Housing on a Healthy, Balanced Diet, but Hungry for New Supply
By David Arbit on Thursday, February 16th, 2017
Right around the time when second-hand shops receive an influx of donated exercise equipment, we get our first glimpse of the year at our local housing market. Overall, it was a healthy and balanced start to the new year. New listings rose 3.1 percent to 4,304—the second strongest gain in nearly a year. Pending sales increased 4.3 percent compared to last January. Given the rush to lock in interest rates and close deals before the end of 2016, closed sales lagged slightly.

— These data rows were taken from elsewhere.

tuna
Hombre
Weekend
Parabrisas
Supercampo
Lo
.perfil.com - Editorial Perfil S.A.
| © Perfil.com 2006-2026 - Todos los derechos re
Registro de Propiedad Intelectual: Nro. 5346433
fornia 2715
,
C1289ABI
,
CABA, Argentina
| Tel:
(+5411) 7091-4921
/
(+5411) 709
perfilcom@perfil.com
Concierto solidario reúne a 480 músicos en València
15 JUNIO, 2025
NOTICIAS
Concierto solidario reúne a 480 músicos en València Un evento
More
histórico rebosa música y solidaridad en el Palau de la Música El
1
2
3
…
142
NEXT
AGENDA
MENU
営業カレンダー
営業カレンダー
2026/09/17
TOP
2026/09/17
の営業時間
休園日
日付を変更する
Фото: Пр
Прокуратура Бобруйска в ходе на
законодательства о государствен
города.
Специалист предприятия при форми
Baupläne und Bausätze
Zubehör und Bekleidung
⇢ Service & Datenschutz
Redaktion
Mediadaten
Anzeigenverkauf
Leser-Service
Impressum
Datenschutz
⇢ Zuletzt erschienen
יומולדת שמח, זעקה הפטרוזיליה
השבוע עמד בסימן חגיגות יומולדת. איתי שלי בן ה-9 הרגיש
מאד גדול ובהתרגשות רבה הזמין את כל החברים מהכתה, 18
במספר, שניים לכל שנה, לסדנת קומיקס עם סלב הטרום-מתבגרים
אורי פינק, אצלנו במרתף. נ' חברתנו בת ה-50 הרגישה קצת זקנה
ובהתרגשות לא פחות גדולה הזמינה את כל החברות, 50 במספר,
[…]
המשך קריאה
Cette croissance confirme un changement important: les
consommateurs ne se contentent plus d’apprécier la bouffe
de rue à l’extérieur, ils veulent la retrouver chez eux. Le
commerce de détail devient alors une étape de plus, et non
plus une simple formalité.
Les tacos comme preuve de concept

When it comes to inventory, the market is still feeling deprived. There were only 8,212 for-sale properties last month, 25.4 percent fewer than last January. That officially marks a 14-year record low for inventory. The median sales price increased 4.7 percent from last year to $225,000. Additional supply is a missing piece of this recovery and is critically needed. Competing bids on the most attractive properties are common in low inventory environments, and homes tend to sell quickly for close to or above list price. Average days on market until sale fell 7.1 percent to 79 days compared to 85 in January 2016. The average percent of original list price received at sale was 95.9 percent, 0.9 percent higher than last January. But the median days on market fell to 53 days and the median percent of current list price received increased to 98.9 percent. Given strong demand of late, the marketplace has only 1.6 months of supply—the lowest figure on record for any month since January 2003. This indicator measures the balance between supply and demand. Generally, five to six months of supply is considered a balanced market.
“Both buyers and sellers were feeling confident compared to January 2016,” said Cotty Lowry, Minneapolis Area Association of REALTORS® (MAAR) President. “It is obviously still early in the year, but that increase in new listings was the second strongest gain in about a year. If that is sustained, we should be able to achieve the balancing act of steady price gains while maintaining our affordability.”
Though single family sales dominate the Twin Cities market by number, townhome sales showed the largest year-over-year sales increase followed by condos. Similarly, though previously-owned properties make up the largest share of sales, new construction properties had a much larger year-over-year sales increase. The most active price range over the last 12 months is $190,000 to $250,000 but the largest gain in sales occurred in the $350,000 to $500,000 range.
A thriving local economy has been conducive to housing recovery. The most recent national unemployment rate is 4.7 percent, though it’s 3.6 percent locally. The Minneapolis–St. Paul metropolitan area has one of the lowest unemployment rates of any major metro area.
The average 30-year fixed mortgage rate stands at 4.17 percent, still well below a long-term average of about 8.0 percent. Marginally higher rates were widely expected in 2016, but the Federal Reserve waited until December. Expect about two minor increases in the federal funds rate in 2017—barring any unforeseen events. Job, wage and inventory growth are key to offsetting any declining affordability brought on by higher rates.
“The trick will be increasing supply enough to keep price growth at a moderate pace,” said Kath Hammerseng, MAAR President-Elect. “That will allow households to better absorb rising borrowing costs. Overall 2017 is expected to be another good year for housing.”